Section18.2Three questions, again
Of course, it's easier to say useful things about some functions than others! So now let's go back and remind ourselves of some of the nice properties of one particular function we did study a fair amount. In the next chapter, we'll start exploring some that we have not yet encountered.
That function is, naturally, the Euler \(\phi\) function. Recall that \(\phi(n)\) gives the size of the set \[\{k\mid 0<k\leq n,\; gcd(k,n)= 1\}\] of residues modulo \(n\) which are coprime to \(n\).
This function is another example of an arithmetic function – a function with the natural numbers as its domain, usually going to integer, real, or complex values. (We pronounce it with the stress on the third syllable in number theory.)
Of course, such small values can be calculated by hand.
Subsection18.2.1Formulas
We had a formula. Do you remember it?
If \(n\) is the product of prime powers \[n=\prod_{i=1}^k p_i^{e_i}\; ,\] then the formula was \[\phi(n)=n\prod_{i=1}^k \left(1-\frac{1}{p_i}\right)\; .\]

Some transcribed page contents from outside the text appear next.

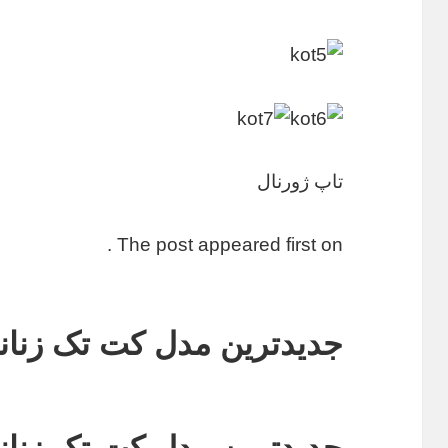
تاپ ژورنال
The post appeared first on .
جدیدترین مدل کت تک زنان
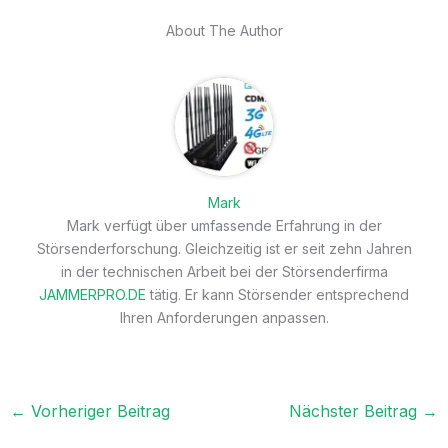
About The Author
Mark
Mark verfügt über umfassende Erfahrung in der
Störsenderforschung. Gleichzeitig ist er seit zehn Jahren
in der technischen Arbeit bei der Störsenderfirma
JAMMERPRO.DE
tätig. Er kann Störsender entsprechend
Ihren Anforderungen anpassen.
←
Vorheriger Beitrag
Nächster Beitrag
→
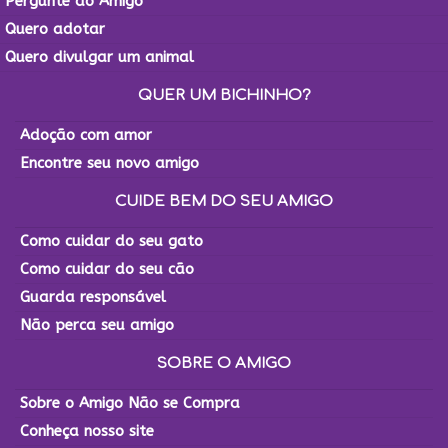
Pergunte ao Amigo
Quero adotar
Quero divulgar um animal
QUER UM BICHINHO?
Adoção com amor
Encontre seu novo amigo
CUIDE BEM DO SEU AMIGO
Como cuidar do seu gato
Como cuidar do seu cão
Guarda responsável
Não perca seu amigo
SOBRE O AMIGO
Sobre o Amigo Não se Compra
Conheça nosso site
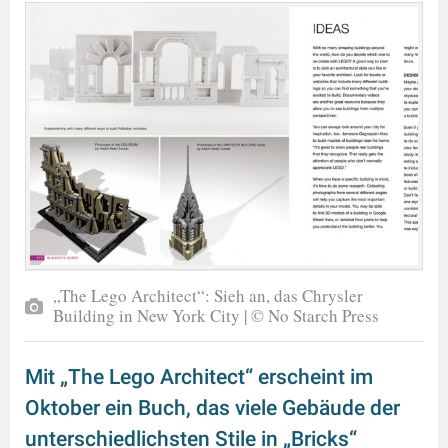
„The Lego Architect“: Sieh an, das Chrysler
Building in New York City | © No Starch Press
Mit „The Lego Architect“ erscheint im
Oktober ein Buch, das viele Gebäude der
unterschiedlichsten Stile in „Bricks“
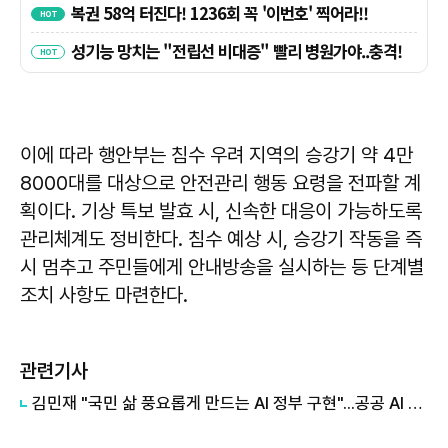
이에 따라 행안부는 침수 우려 지역의 승강기 약 4만
8000대를 대상으로 안전관리 행동 요령을 전파할 계
획이다. 기상 특보 발효 시, 신속한 대응이 가능하도록
관리체계도 정비한다. 침수 예상 시, 승강기 작동을 즉
시 멈추고 주민들에게 안내방송을 실시하는 등 단계별
조치 사항도 마련한다.
관련기사
김민재 "국민 삶 풍요롭게 만드는 AI 정부 구현"...공공 AI 대전환 본격화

If you are in a classroom setting, you may want to discuss whether it seems likely that arbitrary arithmetic functions have formulas.
Subsection18.2.2Relations
As mentioned above, \(\phi\) has the rather interesting property that if \(m,n\) are coprime then \(\phi(m)\phi(n)=\phi(mn)\) (which it turned out was not quite true for \(r(n)\)). This is a general property.
The terminology is kind of bad, because of course it only multiplies for coprime integer inputs, but since relative primality is such a fundamental concept this seems okay nonetheless. We can test this here.
So \(\phi\) is multiplicative and \(r\) is not, though we haven't determined if some modification of \(r\) might be.
Again, you may wish to discuss whether it seems likely that arithmetic functions might have some property along these lines.
Subsection18.2.3Summation
The third property we looked at for \(r\) was about its long-term, average behavior. We aren't ready to address that for other functions yet.
Still, there was and interesting property that \(\phi(n)\) had related to this. What was the sum of \(\phi(d)\) over the set of divisors \(d\) of \(n\)?
As a final discussion point, what kind of behavior do you think could happen when summation of arithmetic functions is considered?